How, then, can we live a life of peace and faith? How can we believe that God is in charge? Well, some of us can and some of us can’t. And some who can’t today will be able to tomorrow or next year. Because it all depends on how we see the world. We can either we see life through secular eyes (You’re born, you live, you die and that’s it.) or we can see through the sure and certain hope that God has bigger things in store for us; that deaths are commencements, beginnings. Nathan knew that. John knew that. How else could they have had such courage? Birth may not be the beginning of life in God for us, and death is surely not the end of life in God for us.

Amos the prophet tells of God saying that God is placing a plumb line in the midst of His people. I have always taken strength from that. They say that life is not black-and-white. I say it often. But there is this plumb line of God that tells us the right way to do. That assures us that God is good and we need to do the best we can to line up with that plumb line, God’s Word to us of right and wrong, of goodness and love.
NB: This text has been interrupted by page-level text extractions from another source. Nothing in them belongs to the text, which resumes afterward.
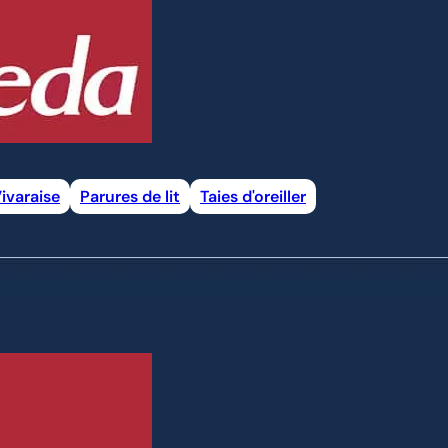
ivaraise
Parures de lit
Taies d'oreiller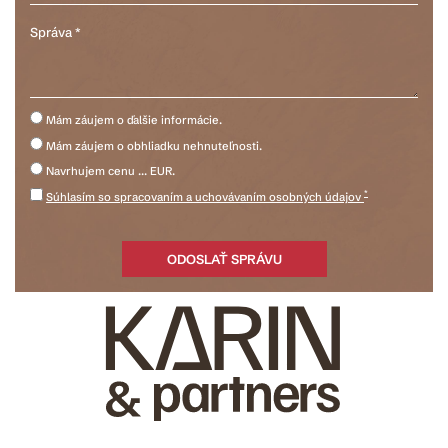
Mám záujem o ďalšie informácie.
Mám záujem o obhliadku nehnuteľnosti.
Navrhujem cenu ... EUR.
*
Súhlasím so spracovaním a uchovávaním osobných údajov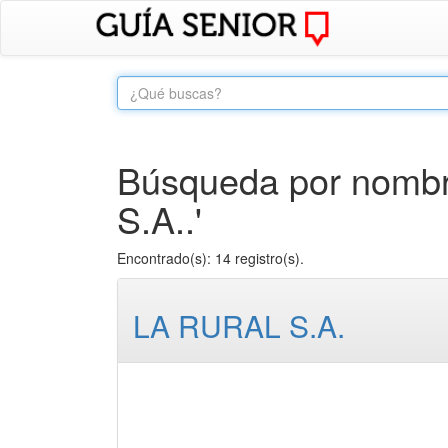
Búsqueda por nombr
S.A..'
Encontrado(s): 14 registro(s).
LA RURAL S.A.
In today’s life we face all kinds of unsettling and sometimes frightening events and possibilities. We are at war with terrorism, we are at war in Iraq and in Afghanistan, our economy has been having a terrible time. If we look at these things as the Alpha and the Omega, the whole of life, we surely are in danger of despairing. To despair is to say that God cannot help us.

But through that sure and certain hope, Jesus Christ is the Alpha and the Omega–the beginning and the end. He is wider and deeper and higher than human life and events. Violence, even death, are like books between bookends and the bookends are God, surrounding us with the arms of God’s safety.

From the beginning of time through this very day, life has not changed with regard to the mystery of evil in a world created by a God of love. Nor has life changed with regard to our need to see the life of this planet through our soul rather than through the world's eyes.

Way back in the 14th century a young girl named Julian, who lived in the English village of Norwich, prayed endlessly for a closer relationship with God. There was much suffering, violence and death all around her.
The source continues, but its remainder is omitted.